- Textless cover to The Unexpected #1 (June 2018), by Ryan Sook, featuring Neon, Viking Judge, Ascendant, and Firebrand.

Publication information
- Publisher: DC Comics
- Schedule: Monthly
- Format: Ongoing series
- Genre: Superhero
- Publication date: June 6, 2018 – January 9, 2019
- No. of issues: 8
- Main character(s): Firebrand Neon the Unknown Viking Judge Ascendant

Creative team
- Written by: Steve Orlando
- Artist(s): Ryan Sook Cary Nord

= The Unexpected (2018 comic book) =

American superhero comic book by Steve Orlando

The Unexpected is an ongoing American superhero comic book written by Steve Orlando and published monthly by DC Comics. The series was part of the "New Age of DC Heroes" initiative, which launched following the conclusion of the Dark Nights: Metal crossover event, and began publication on June 6, 2018. It focuses on the titular team—consisting of Firebrand, Neon the Unknown, Viking Judge, and Ascendant—and follows their adventures, which relate to the events of Dark Nights: Metal and the Dark Multiverse.
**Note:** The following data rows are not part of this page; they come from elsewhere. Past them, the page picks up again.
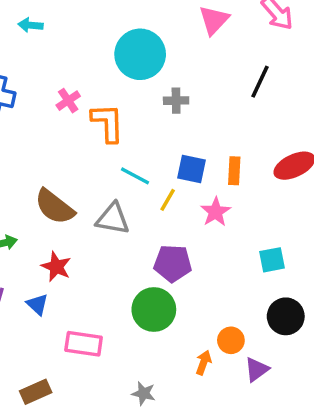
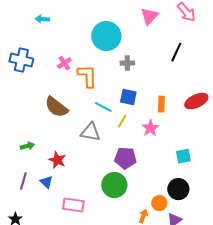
blue square: (192, 169) -> (128, 97), moved
brown semicircle: (54, 207) -> (56, 107), moved
black circle: (286, 316) -> (178, 189), moved

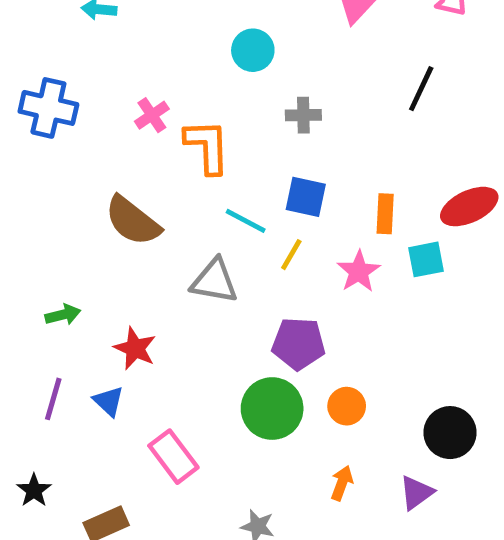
cyan circle: (106, 36) -> (253, 50), size x0.6
cyan square: (183, 156) -> (426, 259), moved
black circle: (178, 189) -> (450, 433), moved
orange circle: (159, 203) -> (347, 406), moved
pink rectangle: (73, 205) -> (173, 457), turned 45

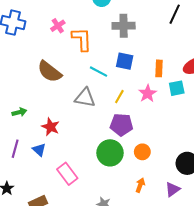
gray cross: (303, 115) -> (124, 26), size x1.5
yellow line: (291, 255) -> (119, 97), moved

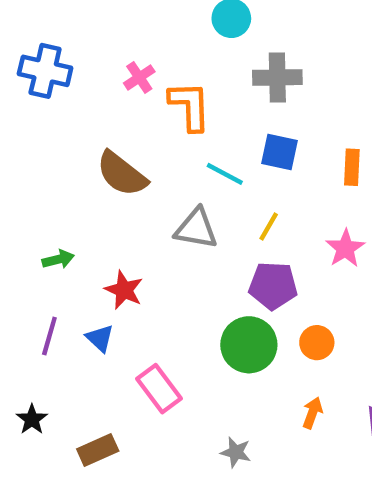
pink star: (148, 93) -> (345, 248), moved

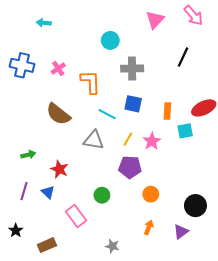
pink cross: (139, 77) -> (58, 68), moved
pink star: (345, 248) -> (152, 141), moved
green circle: (249, 345) -> (102, 195), moved, size x0.6

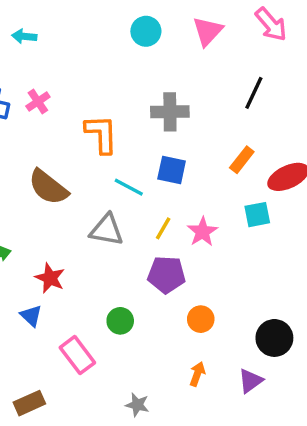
cyan circle: (110, 40) -> (146, 31), moved
pink cross: (58, 68) -> (38, 102), moved
orange rectangle: (167, 111) -> (242, 160), moved, turned 35

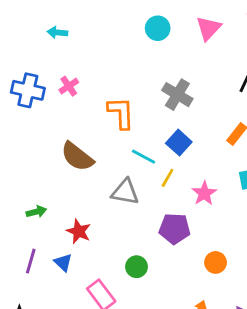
gray cross: (170, 112) -> (177, 95), turned 32
blue square: (172, 170) -> (179, 143), turned 30
yellow line: (163, 228) -> (168, 178), moved
orange circle: (201, 319) -> (216, 262), moved

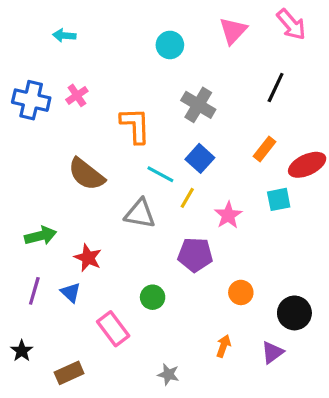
cyan circle: (158, 28) -> (170, 45), moved
green arrow: (36, 212) -> (41, 236), size x1.4

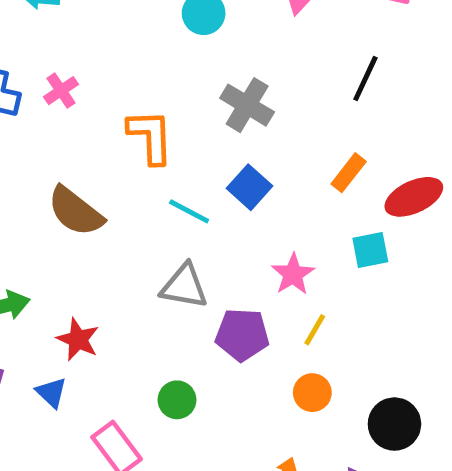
yellow line: (187, 198) -> (315, 330), moved
gray triangle: (140, 214) -> (184, 286), moved

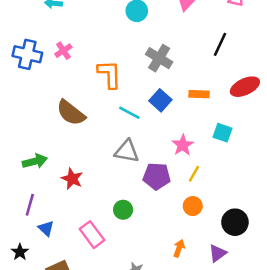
orange rectangle: (349, 173) -> (199, 94), moved, turned 54
red ellipse: (414, 197) -> (245, 87), moved
cyan square: (370, 250) -> (223, 133), turned 30
blue triangle: (51, 393) -> (46, 228), moved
DC planned to publish new titles following the conclusion of Dark Nights: Metal since 2017, under the "Dark Matter" initiative, with the titles connecting to the events of the crossover, with one of them being The Unexpected. The initiative was later renamed to "New Age of DC Heroes". According to Orlando, the titles core theme is discovery, describing it as a cross between "The Dark Tower and Seven Samurai", and deals with numerous aspects of DC's multiverse.

The series ended with its eighth issue.

==Plot==
Former paramedic Janet Fals/Firebrand was killed during the invasion of the Dark Multiverse. After her body was released to Civil Solutions, they resurrected her by installing the Conflict Engine into her heart, which requires her to fight every 24 hours or she'll die. While working her shift at a VA hospital, she is attacked by Alden Quench/Bad Samaritan, who wishes to extract the Conflict Engine from her. During the attack, the Unexpected—Neon the Unknown, Viking Judge, and Ascendant—show up to help Firebrand. In the ensuing battle, Bad Samaritan manages to injure and draw blood from Neon, Ascendant, and Viking Judge, using the latter's ax, which he uses to hit Firebrand in the chest, causing an explosion that results in the deaths of himself, Ascendant, and Viking Judge. The explosion also creates a new isotope of metal.

==Development and publication history==
===Background and announcement===
From June 2017 up to March 2018, DC Comics published Dark Nights: Metal, consisting of a six-issue limited series and various tie-ins. The story focused on Batman discovering the existence of the Dark Multiverse and fighting evil versions of himself led by the dark god Barbatos. Following the conclusion of Dark Nights: Metal, DC launched the "Dark Matter" initiative and debuted numerous new titles spinning off the event. In October, during the New York Comic Con the "Dark Matter" initiative had been rebranded to "The New Age of DC Heroes", with The Unexpected being one of the titles to debut. The series was written by Steve Orlando, with art by Ryan Sook.

===Writing and characters===
Orlando described the series as "The Dark Tower meets Seven Samurai" and focuses on new characters Janet Fals/Firebrand, Colin Nomi/Neon the Unknown, Turid Goldenaxe/Viking Judge, and Elligh/Ascendant. According to him, the titular team consists of people who are trying to atone for mistakes they made in the past, which they consider to be unforgivable. Orlando stated that Firebrand is The Unexpecteds main connection to the events of Dark Nights: Metal, as she was a paramedic that got injured during the events of the crossover.

Besides the series' connection to the events of Dark Nights: Metal and the Dark Multiverse, Orlando said that The Unexpected also deals with the post-Flashpoint multiverse, Crisis on Infinite Earths, Infinite Crisis, and Final Crisis, showing how many of these stories are connected to each other. Additionally, one of the book's core themes is discovery.

Regarding the characters, Ryan Sook said that he designed them based on the descriptions he had received from Orlando and sent them to DC. While Firebrand's design remained the same throughout development, his original designs for Neon, Viking Judge, and Ascendant were all scrapped and went through various incarnations.

==Reception==
===Critical response===
The Unexpected has received positive reviews from comics critics. At the review aggregator website Comic Book Roundup, which assigns a weighted mean rating out of 10 to reviews from comics critics, the series has received an average score of 7.5 based on 51 reviews.

===Commercial performance===
The Unexpected #1 debuted at 69th place on Diamond Comic Distributors' best-selling comics ranking for June 2018, with 28,028 copies distributed, being the 29th-best-selling DC comic book series published as well as the fourth-best-selling title by DC to debut in that month.

The second issue fell to 123rd place in July.